Os livros de história registram que o militarismo alemão foi uma das causas da Primeira Guerra Mundial, cujo início completou 100 anos no último dia 28. Imbuídas de espírito expansionista, as Forças Armadas não eram apenas influentes na condução do Estado. A população as admirava. O povo também cultuava outro valor caro aos militares: a autoridade rígida a um passo do autoritarismo. Quando a Alemanha deu os primeiros disparos, os comandantes da nação tiveram apoio popular para levar adiante a insanidade do conflito bélico. Porém, a Alemanha poderia ter aprendido, oito anos antes, o risco que é acreditar cegamente nos desígnios das autoridades. Não por meio da tragédia dos campos de batalha. Mas pela comédia.
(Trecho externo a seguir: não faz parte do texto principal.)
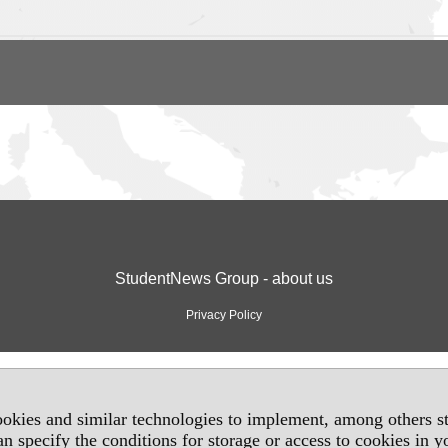
StudentNews Group - about us
Privacy Policy
okies and similar technologies to implement, among others sta
an specify the conditions for storage or access to cookies in 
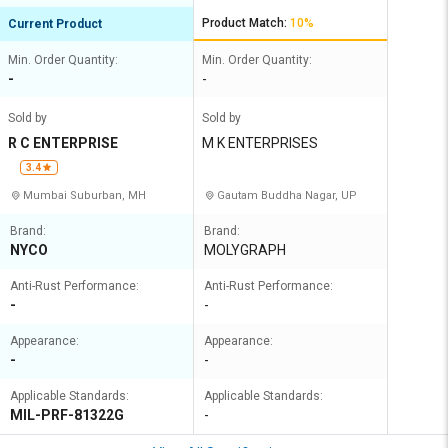
Product Match:
10%
Current Product
Min. Order Quantity:
Min. Order Quantity:
-
-
Sold by
Sold by
R C ENTERPRISE
M K ENTERPRISES
3.4
Mumbai Suburban, MH
Gautam Buddha Nagar, UP
Brand:
Brand:
NYCO
MOLYGRAPH
Anti-Rust Performance:
Anti-Rust Performance:
-
-
Appearance:
Appearance:
-
-
Applicable Standards:
Applicable Standards:
MIL-PRF-81322G
-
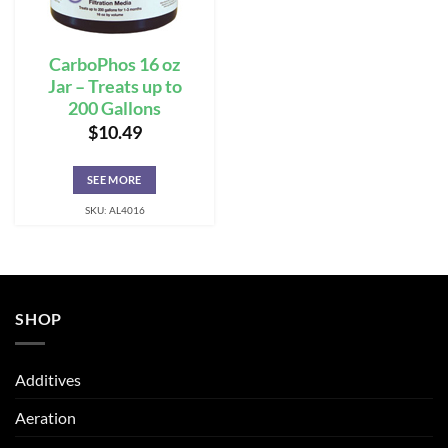
CarboPhos 16 oz
Jar – Treats up to
200 Gallons
$
10.49
SEE MORE
SKU: AL4016
SHOP
Additives
Aeration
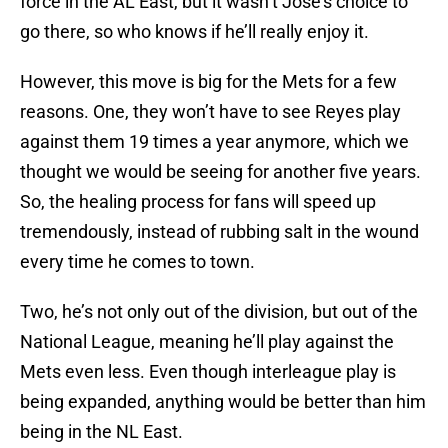
force in the AL East, but it wasn’t Jose’s choice to
go there, so who knows if he’ll really enjoy it.
However, this move is big for the Mets for a few
reasons. One, they won’t have to see Reyes play
against them 19 times a year anymore, which we
thought we would be seeing for another five years.
So, the healing process for fans will speed up
tremendously, instead of rubbing salt in the wound
every time he comes to town.
Two, he’s not only out of the division, but out of the
National League, meaning he’ll play against the
Mets even less. Even though interleague play is
being expanded, anything would be better than him
being in the NL East.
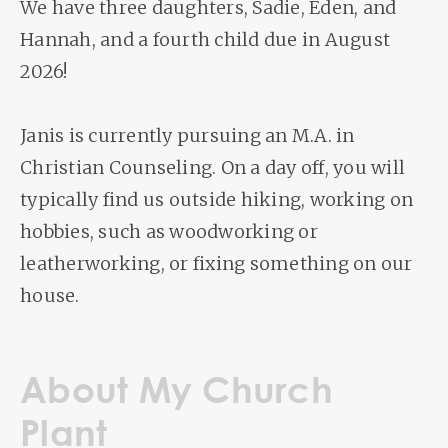
We have three daughters, Sadie, Eden, and
Hannah, and a fourth child due in August
2026!
Janis is currently pursuing an M.A. in
Christian Counseling. On a day off, you will
typically find us outside hiking, working on
hobbies, such as woodworking or
leatherworking, or fixing something on our
house.
About My Church
Plant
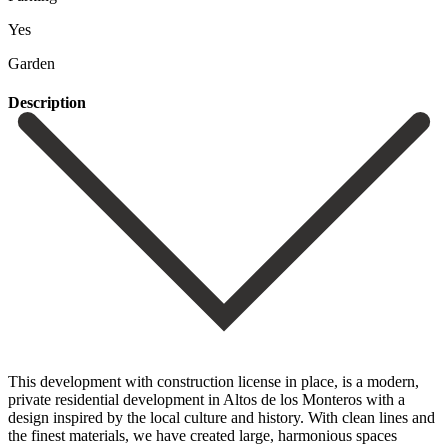
Yes
Garden
Description
This development with construction license in place, is a modern,
private residential development in Altos de los Monteros with a
design inspired by the local culture and history. With clean lines and
the finest materials, we have created large, harmonious spaces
Em 16 de outubro de 1906, um sapateiro gaiato de Berlim Wilhelm Voigt (ou Guilherme Voigt, na versão aportuguesada) pregou uma enorme peça no establishment alemão. Vestiu-se com um velho uniforme de capitão do Exército que havia comprado. Saiu, então, pelas ruas da cidade. Ao cruzar com um grupo de quatro soldados, deu ordem para que entrassem em forma e o seguissem. Os militares nunca haviam visto aquele capitão. Mas a hierarquia militar não é para ser questionada. E o sapateiro arrumou um séquito.
A tropa rumou então a Köpenick, pequena cidade nos arredores de Berlim. Lá, Voigt arregimentou mais três policiais para segui-lo na "missão". Todos se dirigiram à prefeitura, sem questionar o chefe. Na administração municipal, o sapateiro exigiu que lhe pagassem 4 mil marcos. O pedido era estranho. Mas autoridade é autoridade, afinal. O "capitão" recebeu o dinheiro, passou recibo e ainda mandou prender o prefeito.
O delírio do sapateiro durou seis horas. O capitão de Köpenick, como ficou conhecido, foi desmascarado e detido. A história, porém, estampou as manchetes dos jornais de toda a Europa e desmoralizou o militarismo alemão. Nem mesmo a condenação de Voigt a quatro anos de prisão amenizou o vexame. Ele cumpriu dois anos e saiu da cadeia como uma celebridade. Passou a ganhar a vida se apresentando pela Alemanha fantasiado de capitão.
Apesar disso, os alemães não lembraram da história ao seguir seus líderes nos eventos que levaram à Primeira Guerra. Tampouco evitaram embarcar, logo depois, num delírio coletivo ainda maior: o nazismo, que causou a Segunda Guerra. Não por acaso, os nazistas baniram uma peça teatral que encenava a farsa do capitão de Köpenick. Rir da autoridade era muito perigoso para a manutenção do sistema.
Este é o último de uma série de três artigos sobre os 100 anos da Primeira Guerra Mundial.